AMY GOODMAN: So much rain has already fallen that the National Weather Service has had to add two new colors to its maps to indicate rainfall levels. Parts of Texas are expected to top 50 inches of rain. And the rivers keep rising. Southwest of Houston in Richmond, the Brazos River reached flood stage overnight at 45 feet, and the National Weather Service forecasts it will peak at 59 feet on Friday and remain over 50 feet through Sunday. Houston’s KHOU described the epic amount of rain fall.

KHOU REPORTER: I want to show you what a meteorologist has done. There it is. The meteorologist calculates by the end of Wednesday, Harvey will have saturated all of Southeast Texas with enough water to fill all the NFL and college stadiums, all of those stadiums, more than 100 times. Think about that. More than 100 times. So so far, the meteorologist is saying 15 trillion gallons of rain has fallen on a large area and another 5 trillion or 6 trillion gallons forecast by the end of Wednesday.

JUAN GONZÁLEZ: The official death toll is 14, but authorities warn it could rise dramatically once the floodwaters recede. Six people from one family died after their van was swept away by floodwaters. Emergency shelters are approaching capacity.

RESIDENT: …crowded. But all they said that we are getting 800 more people. And it’s like, what? Where are they going to put us all? You know, what about us from Corpus? What are we going to do? And FEMA is here right now, but the line is enormous. Yesterday we were in line for three hours and couldn’t even see FEMA. So, I don’t know what’s going to happen. Buses just keep rolling in. And we need everybody’s help.

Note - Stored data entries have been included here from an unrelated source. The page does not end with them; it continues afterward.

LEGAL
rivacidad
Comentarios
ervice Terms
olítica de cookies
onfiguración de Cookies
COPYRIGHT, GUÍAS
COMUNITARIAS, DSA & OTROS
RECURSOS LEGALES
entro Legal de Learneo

JUAN GONZÁLEZ: Concern is also growing over the environmental impact of the storm. The Houston area is home to more than a dozen oil refineries. The group Air Alliance Houston is warning the shutdown of the petrochemical plants will send more than one million pounds of harmful pollution into the air. Residents of Houston’s industrial communities are already reporting unbearable chemical-like smells coming from the many plants nearby. According to Bryan Parras, an activist at the environmental justice group t.e.j.a.s., "Fenceline communities can’t leave or evacuate, so they are literally getting gassed by these chemicals." The communities closest to these sites in Houston are disproportionately low income and minority.

Meanwhile, on Saturday, a massive fuel storage tank at Kinder Morgan’s Pasadena terminal began spilling after being toppled in the storm. The tank held 6.3 million gallons of gasoline, but it is unclear how much of that leaked. And in the city of La Porte, residents were asked to go to the nearest shelter, close doors and windows after a chemical spill was reported last night.